Разница между экстенсивным и интенсивным типами деятельности заключается в том, что в первом случае расширение масштабов производства происходит за счет механического увеличения привлекаемых ресурсов (материалов, территорий, людей, объемов труда и т. п.), а во втором случае – за счет перехода на более эффективные технологии осуществления деятельности.
По характеру доминирующих ориентаций в отношениях с природным и социальным окружением эти стадиальные типы можно классифицировать как:
• культуры эколого-генетической ориентации (первобытные), материально-технологической доминантой которых является адаптация сообществ к природным условиям их существования – экологическим условиям, а символико-идеациональной и регулятивной – мифологизация собственного генезиса и абсолютизация вопросов биологического воспроизводства своих коллективов – генетический фактор [см. об этом: 704; 707; 703];
• культуры политико-идеологической ориентации (аграрные), технологически сконцентрированные на проблеме адаптации сообществ к необходимости соперничества и сосуществования друг с другом – политическим условиям, а идеационально и социально-регулятивно – на абсолютизации идейно-религиозного, нормативного аспекта общественного Бытия – идеологический фактор [см. об этом: 14; 86; 521; 811];
• культуры экономико-социальной ориентации (индустриальные), в которых предметом технологической адаптации сообществ является инерция их собственного экономического развития – экономические условия, а идеациональные системы абсолютизируют идеи социального блага и его расширенного воспроизводства и регулируются им – социальный фактор [см. об этом: 778; 842; 539];
• культуры информационно-либералистской ориентации (постиндустриальные/информационные), адаптирующиеся к постоянно нарастающему потоку информации, знаний и представлений о мире – информационные условия, а также использующие в социальной регуляции идеи личной свободы человека – либералистский фактор [827; 676; 833].
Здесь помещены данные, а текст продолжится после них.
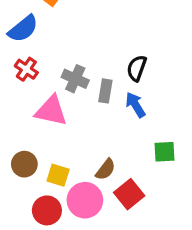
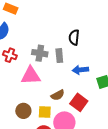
blue arrow: (135, 105) -> (80, 70), moved, turned -49
brown semicircle: (106, 169) -> (58, 95), moved, turned 40
red square: (129, 194) -> (79, 102), moved

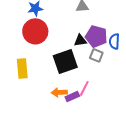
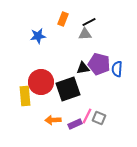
red circle: (35, 31) -> (41, 82), moved
gray square: (96, 55) -> (99, 118), moved
orange arrow: (59, 92) -> (53, 120), moved

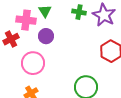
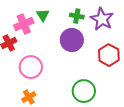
pink cross: (26, 20) -> (24, 24), turned -30
purple circle: (46, 36) -> (72, 40), moved, size x1.5

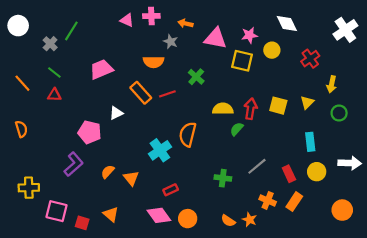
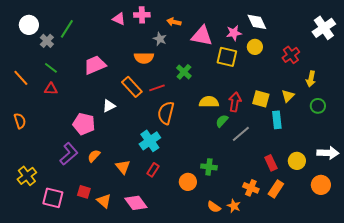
white diamond: (287, 23) -> (257, 22), moved
white circle: (18, 26) -> (29, 25), moved
orange semicircle: (188, 134) -> (166, 113), moved
cyan rectangle: (310, 142) -> (277, 120), moved
gray line: (257, 166) -> (241, 134), moved
orange semicircle: (108, 172) -> (94, 156), moved
yellow cross: (29, 188) -> (27, 176), turned -36
red rectangle: (171, 190) -> (153, 170), moved, turned -32
orange circle: (342, 210) -> (321, 185), moved
pink diamond: (159, 215) -> (136, 203), moved
orange circle: (188, 219) -> (188, 182), moved
red square: (82, 223) -> (84, 192), moved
Огромное число сложившихся на заре человечества локальных культур так и не смогли выйти за пределы первого типа, исчезнув или законсервировавшись на эколого-генетической стадии культурного развития [9]. Вместе с тем, известны сотни народов, которые, начав формироваться на эколого-генетическом этапе культурной эволюции, пересекли этот стадиальный «порог» и продолжили свое становление и развитие уже в рамках политико-идеологического этапа. Сравнительно немного этносов или суперэтнических образований (цивилизаций) возникло уже в пределах историко-идеологической стадии культурного развития за счет перекомпоновки этносоциальных субстратов существовавших сообществ и выработки новых социальных целей все того же политико-идеологического типа, и среди них лишь два суперцивилизационных комплекса – атлантический и азиатско-тихоокеанский – развились до третьей стадии эволюции – культуры экономико-социального типа. Но только отдельные страны атлантической и азиатско-тихоокеанской зон находятся в стадии перехода от индустриальной к постиндустриальной/информационной стадии развития, т. е. к информационно-либералистской.
Разумеется, ни одно историческое сообщество не представляет собой эмпирически «чистой» модели того или иного типа культуры; в каждом из них сосуществуют архаические компоненты, постепенно понижающие свою значимость, и новационные, преобладание которых и определяет стадиальный тип. Изменчивость в том или ином направлении имела место постоянно во всех культурах, далеко не всегда ее локальная направленность была связана с тенденцией к «повышению» стадиального уровня. Вместе с тем, мы имеем фактическое подтверждение правомерности выделения эволюционного процесса как наиболее очевидного варианта исторической динамики культурных систем.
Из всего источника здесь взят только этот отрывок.